I've not used mine too much yet so for what it's worth :-\ This type of tool is quite interesting and seems to work well enough but I'm not sure thats enough to get one unless you have trouble grinding conventional tools. For newbies it's great as sharpening with a jig is a breeze and the cost of HSS for it is low - I chose 3/16" HSS but some even use 1/8". Another downside is that they aren't (I'm told) any good for intermittent cuts as the lock screw can't prevent the cutter being "hammered" down during cutting. I'm glad I made one and will no doubt use it, but not sure the commercial ones are being sold at a good enough price. Oh, one other benefit if you have a four way toolpost rather than a QR, it's quick and easy to set the centre (cutting) height.

Vic.


----------



## Twmaster (Feb 19, 2010)

The video for the diamond brand tool shows it doing an intermittent cut. Of course I have no idea how well that holds up to the hammering. 
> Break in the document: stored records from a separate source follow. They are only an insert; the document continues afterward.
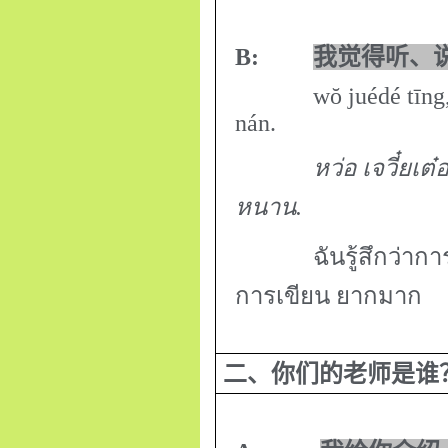
B:
我觉得听、
wŏ juédé tīng, shu
nán.
หว่อ เจวี๋ยเต๋อ ท
หนาน.
ฉันรู้สึกว่าก
การเขียน ยากมาก
二、你们的老师是谁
I'm going to make one of these once I get my workshop set up after my move.


----------



## Omnimill (Feb 19, 2010)

Twmaster  said:
			
		

> The video for the diamond brand tool shows it doing an intermittent cut. Of course I have no idea how well that holds up to the hammering.
> 
> I'm going to make one of these once I get my workshop set up after my move.



Oh, well it may be that the Diamond brand tool has better clamping? I've not tried an intermittent cut with mine but would be (pleasantly) surprised if it did hold up! 

Vic.


----------



## GWRdriver (Feb 19, 2010)

Twmaster  said:
			
		

> Kinda funny. The price with shipping from the shop in OZ to the US is . . .US$120, the dealer in the states charges US$140 plus shipping.


There are several possible scenarios one needs to consider . . . . The US dealer may need to charge that much in order to recoup losses from dealing with US buyers who ordered from Oz but when something goes wrong they go straight to the US "dealer" for satisfaction. . . . The US dealer may not be getting a discount - not probable, but certainly possible, and their markup looks to be about 15%. If you have ever imported goods for resale you would know that 15% won't come close to covering the basic costs of doing business. Another way to look at it is from the convenience perspective, if you're making money with your toolholder and you need another one or two (or parts) you can get it in a couple of days rather than 3-5 weeks (or more.) Then of course there is the other possibility . . . the US dealer and the mfg have entered into an international trade conspiracy for the sole purpose of picking the pockets of the poor US home shop machinist. :

I have one of these toolholders but I can't make full use of it due to the size of my compound and the location of the lantern toolpost. The diamond tool shank isn't quite long enough to allow me to locate put bit where it needs to be for anything near the chuck face. Extending the shank introduces too much overhang so I have to use it in an indexing toolpost which I don't really prefer. Otherwise, when I've been able to use it, it does just fine.

PS - Count yourselves lucky, when I got mine . . . as a part of a barter with a chum in Oz, there was only one source option. The mfg would absolutely not ship the product to individuals in the USA, you were required to order from their US dealer.


----------



## Twmaster (Feb 19, 2010)

I vote conspiracy!


----------